Seharusnya kita belajar dari Desa Dukuh sebagaimana mereka memanfaatkan lingkungan yang ada disekitar mereka untuk diolah dan diolah kembali. Tak hanya itu, mereka masih mau merawat lingkungan dan alam yang ada di sekitar mereka. Dengan bantuan dari Conservation International sekarang sudah ada komposter yang dibagikan disetiap rumah; untuk sementara masih ada 15 kepala keluarga yang mendapatkan alat komposter untuk mengolah sampah organik menjadi pupuk kompos cair, bahkan sampah plastik pun dapat di ubah menjadi bahan bakar yang setiap harinya diperlukan. Sebagian warga sudah mulai berinovasi untuk memasarkan produk-produk seperti gula semut, pula di bantu oleh CI dalam pembuatan packaging.

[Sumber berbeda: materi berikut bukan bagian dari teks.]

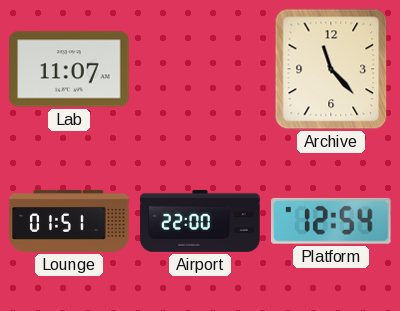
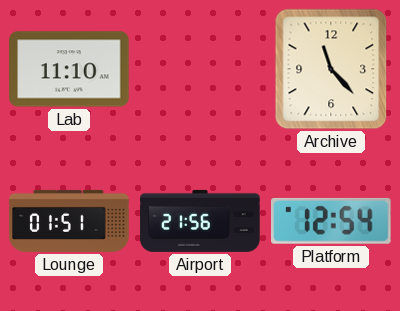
Lab: 11:07 -> 11:10
Airport: 22:00 -> 21:56
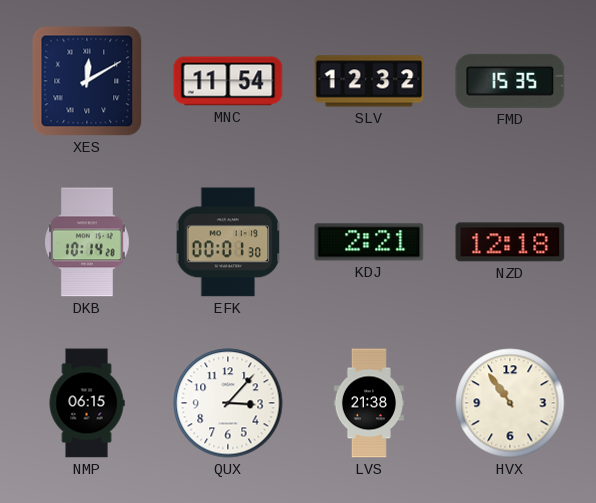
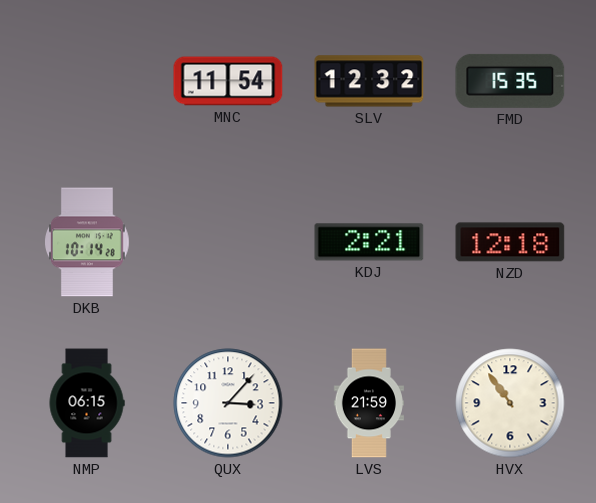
XES: 12:10 -> none
EFK: 00:01 -> none
LVS: 21:38 -> 21:59
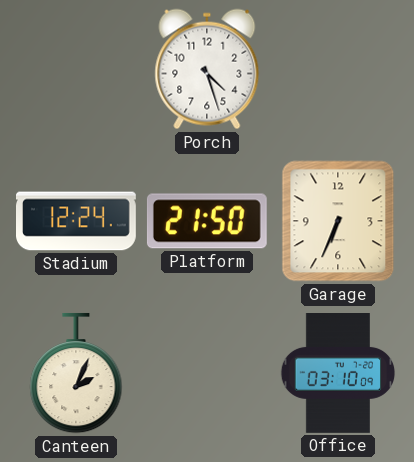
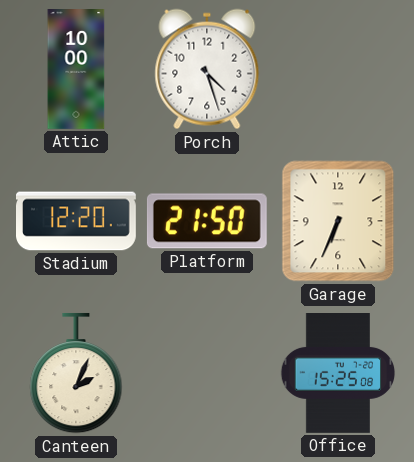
Attic: none -> 10:00
Stadium: 12:24 -> 12:20
Office: 03:10 -> 15:25
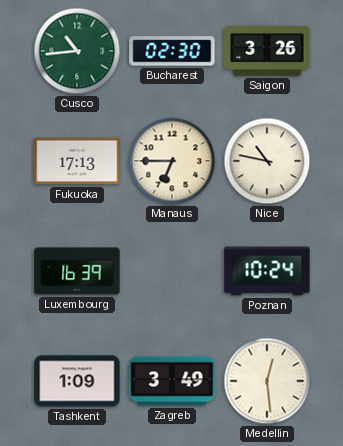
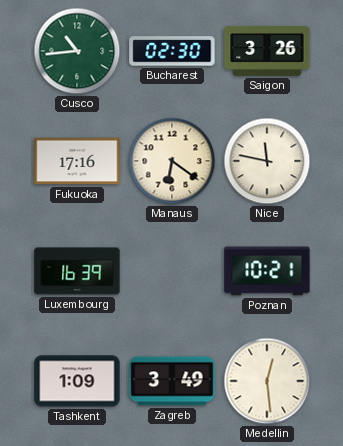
Fukuoka: 17:13 -> 17:16
Manaus: 6:45 -> 6:21
Nice: 10:47 -> 11:47
Poznan: 10:24 -> 10:21
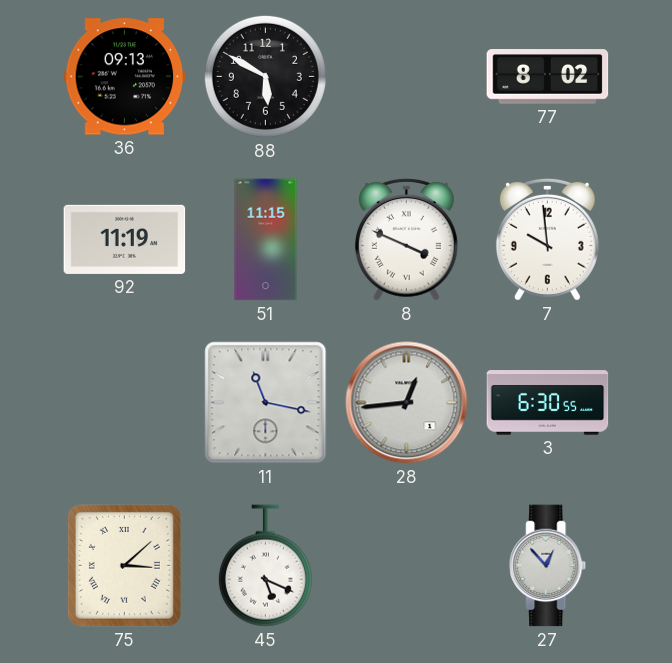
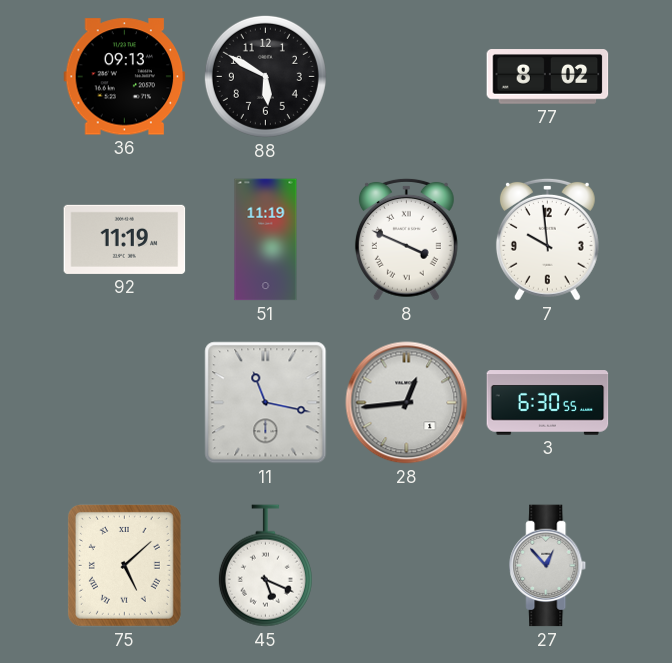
51: 11:15 -> 11:19
75: 3:08 -> 5:08
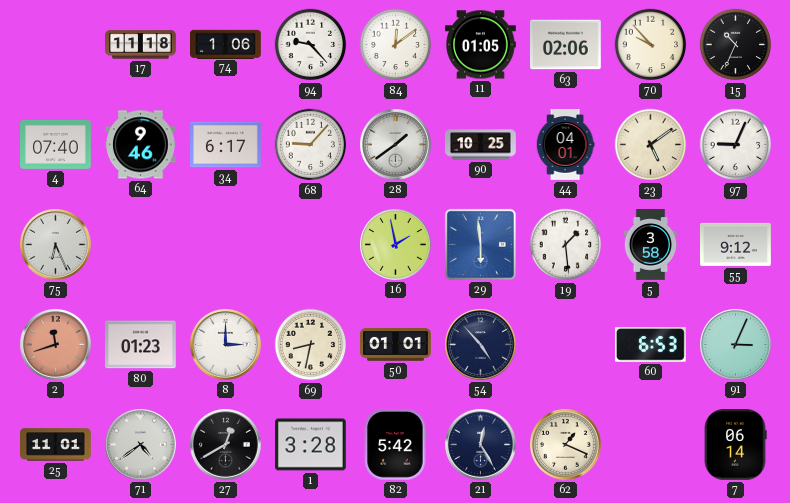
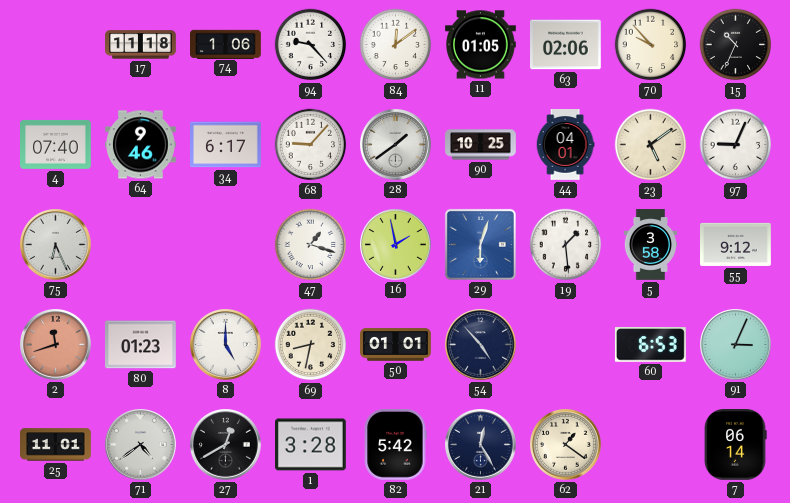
47: none -> 1:18
29: 5:59 -> 6:03
8: 3:00 -> 5:00
62: 1:19 -> 1:21
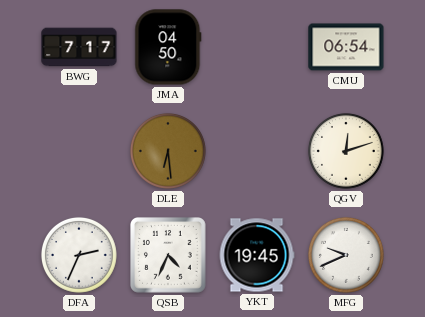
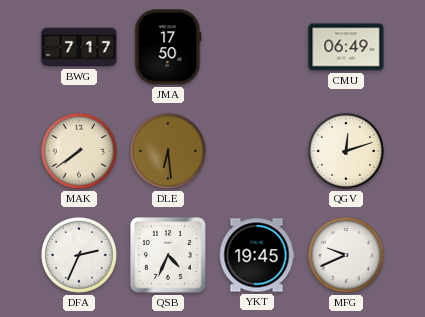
JMA: 04:50 -> 17:50
CMU: 06:54 -> 06:49
MAK: none -> 7:39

Pesan, kesan, sekaligus ilmu yang saya dapat dari CI dan warga Bahel merupakan satu paket spesial yang dihadiahkan kepada saya. Kita sebagai penghuni alam raya ini harusnya lebih peka terhadap alam. Kita tidak akan pernah tau alam akan berbuat apa ke depannya untuk anak cucu kita nanti. Tidak perlu melakukan sesuatu yang besar untuk bertindak merawat alam, karena melalui hal-hal kecil akan sangat bermanfaat dan besar dampaknya untuk orang-orang di sekitar kita. Seperti jangan membuang sampah sembarangan misalnya, membiasakan diri untuk bebas dari sampah plastik dengan membawa tumbler setiap hari, atau berbagi dengan sesama meski hanya dengan segaris indah yang tersemai di atas bibir: semua itu merupakan serangkaian dari hati untuk lebih peduli terhadap apa-apa yang ada di kanan-kiri kita. Jika kita ikhlas membantu tanpa membeda-bedakan siapa mereka, seperti apa rupanya, atau dimana tinggalnya atau seperti apa permasalahan mereka atau berapa banyak rupiah yang akan kita raih dari mereka yang membutuhkan, maka kitalah orang-orang yang akan selalu ditunggu-tunggu oleh mereka di masa depan, meskipun nantinya nama kita akan berupa sejarah.
“Hal besar tidak akan pernah kita raih,
jika kita abai akan hal-hal kecil yang dapat membesarkan nama-nama mimpi”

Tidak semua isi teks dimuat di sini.